— RECORDS SHOWN —
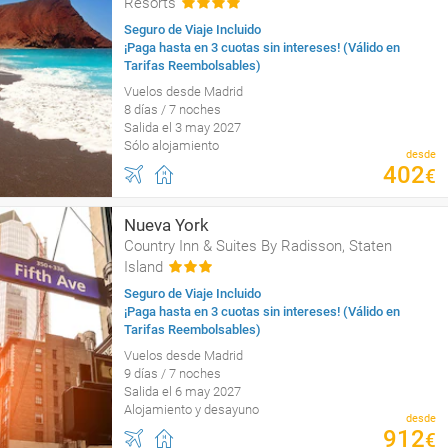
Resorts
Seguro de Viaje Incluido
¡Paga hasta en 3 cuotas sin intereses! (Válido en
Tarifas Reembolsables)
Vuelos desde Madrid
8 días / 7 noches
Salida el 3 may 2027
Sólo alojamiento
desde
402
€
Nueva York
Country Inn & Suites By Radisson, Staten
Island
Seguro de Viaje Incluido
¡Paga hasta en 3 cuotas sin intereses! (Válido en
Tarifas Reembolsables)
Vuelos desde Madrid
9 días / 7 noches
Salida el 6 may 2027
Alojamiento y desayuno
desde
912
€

---

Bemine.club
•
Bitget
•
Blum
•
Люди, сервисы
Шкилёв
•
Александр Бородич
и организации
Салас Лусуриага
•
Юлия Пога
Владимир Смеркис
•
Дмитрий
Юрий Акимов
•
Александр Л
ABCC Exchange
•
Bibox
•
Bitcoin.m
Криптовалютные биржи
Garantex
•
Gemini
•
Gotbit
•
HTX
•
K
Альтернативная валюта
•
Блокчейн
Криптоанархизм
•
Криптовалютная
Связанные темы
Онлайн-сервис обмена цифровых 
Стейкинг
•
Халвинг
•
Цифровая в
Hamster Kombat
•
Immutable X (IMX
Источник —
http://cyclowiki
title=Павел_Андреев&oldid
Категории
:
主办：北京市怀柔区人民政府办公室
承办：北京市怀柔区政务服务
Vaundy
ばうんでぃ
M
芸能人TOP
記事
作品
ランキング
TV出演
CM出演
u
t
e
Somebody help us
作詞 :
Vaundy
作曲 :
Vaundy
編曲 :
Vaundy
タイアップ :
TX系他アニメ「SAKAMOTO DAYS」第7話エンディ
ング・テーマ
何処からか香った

— REQUIREMENT —
Across the listing above, report every line where "Salida" occurs.

— REPLY —
Salida el 3 may 2027
Salida el 6 may 2027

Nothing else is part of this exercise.